* **Prompt**
Say how many lines of the material include "Музей". Give the number without any other text.

(Beginning of Entries provided)

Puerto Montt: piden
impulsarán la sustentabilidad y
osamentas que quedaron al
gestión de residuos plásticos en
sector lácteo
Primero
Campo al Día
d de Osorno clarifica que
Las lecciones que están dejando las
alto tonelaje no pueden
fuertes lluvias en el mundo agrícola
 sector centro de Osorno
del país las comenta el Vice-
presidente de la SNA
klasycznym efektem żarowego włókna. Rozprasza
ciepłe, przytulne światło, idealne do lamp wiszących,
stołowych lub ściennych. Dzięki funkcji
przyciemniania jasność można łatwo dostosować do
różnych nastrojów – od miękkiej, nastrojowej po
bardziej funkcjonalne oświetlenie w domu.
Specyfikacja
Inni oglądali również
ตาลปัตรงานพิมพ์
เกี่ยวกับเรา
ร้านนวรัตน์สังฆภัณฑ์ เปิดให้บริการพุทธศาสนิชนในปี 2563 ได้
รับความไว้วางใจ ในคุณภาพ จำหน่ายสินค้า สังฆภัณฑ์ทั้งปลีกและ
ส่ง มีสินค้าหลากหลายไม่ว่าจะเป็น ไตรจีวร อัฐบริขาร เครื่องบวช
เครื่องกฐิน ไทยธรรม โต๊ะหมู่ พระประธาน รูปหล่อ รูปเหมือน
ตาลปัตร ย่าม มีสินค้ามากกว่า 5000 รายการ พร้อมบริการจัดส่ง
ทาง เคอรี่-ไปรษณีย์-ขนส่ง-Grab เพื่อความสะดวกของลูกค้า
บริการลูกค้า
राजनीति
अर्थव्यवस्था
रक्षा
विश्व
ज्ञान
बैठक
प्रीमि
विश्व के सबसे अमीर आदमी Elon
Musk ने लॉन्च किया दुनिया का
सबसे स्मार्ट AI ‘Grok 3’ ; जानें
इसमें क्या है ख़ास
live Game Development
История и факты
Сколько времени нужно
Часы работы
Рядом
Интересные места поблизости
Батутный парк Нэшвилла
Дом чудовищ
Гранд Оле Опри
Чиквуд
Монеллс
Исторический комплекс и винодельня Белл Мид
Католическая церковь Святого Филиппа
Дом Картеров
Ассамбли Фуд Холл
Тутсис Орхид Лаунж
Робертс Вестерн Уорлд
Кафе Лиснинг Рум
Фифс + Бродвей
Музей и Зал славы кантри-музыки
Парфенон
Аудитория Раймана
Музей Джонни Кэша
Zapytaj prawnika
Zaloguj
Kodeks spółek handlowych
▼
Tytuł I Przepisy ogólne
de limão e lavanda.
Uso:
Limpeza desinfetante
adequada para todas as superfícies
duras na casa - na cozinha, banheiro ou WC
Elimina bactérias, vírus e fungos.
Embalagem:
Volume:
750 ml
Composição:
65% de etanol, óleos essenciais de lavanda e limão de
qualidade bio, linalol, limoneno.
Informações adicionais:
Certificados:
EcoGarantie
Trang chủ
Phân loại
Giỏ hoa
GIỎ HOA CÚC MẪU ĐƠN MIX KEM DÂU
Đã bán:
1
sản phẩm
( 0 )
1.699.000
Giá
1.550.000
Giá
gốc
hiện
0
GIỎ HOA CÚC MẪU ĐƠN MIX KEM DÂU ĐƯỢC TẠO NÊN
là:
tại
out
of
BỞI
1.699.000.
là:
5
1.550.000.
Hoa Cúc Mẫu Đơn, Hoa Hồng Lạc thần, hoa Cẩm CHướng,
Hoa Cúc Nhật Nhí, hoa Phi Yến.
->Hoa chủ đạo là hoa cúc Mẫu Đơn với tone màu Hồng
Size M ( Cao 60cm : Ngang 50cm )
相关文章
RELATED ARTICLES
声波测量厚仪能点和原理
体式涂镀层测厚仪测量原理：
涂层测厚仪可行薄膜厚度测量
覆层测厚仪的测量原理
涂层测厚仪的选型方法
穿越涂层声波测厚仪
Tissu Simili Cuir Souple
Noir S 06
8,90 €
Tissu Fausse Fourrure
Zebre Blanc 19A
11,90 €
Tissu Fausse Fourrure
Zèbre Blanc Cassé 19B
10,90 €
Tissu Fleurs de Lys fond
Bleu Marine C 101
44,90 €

(End of Entries provided)

* **Reply**
2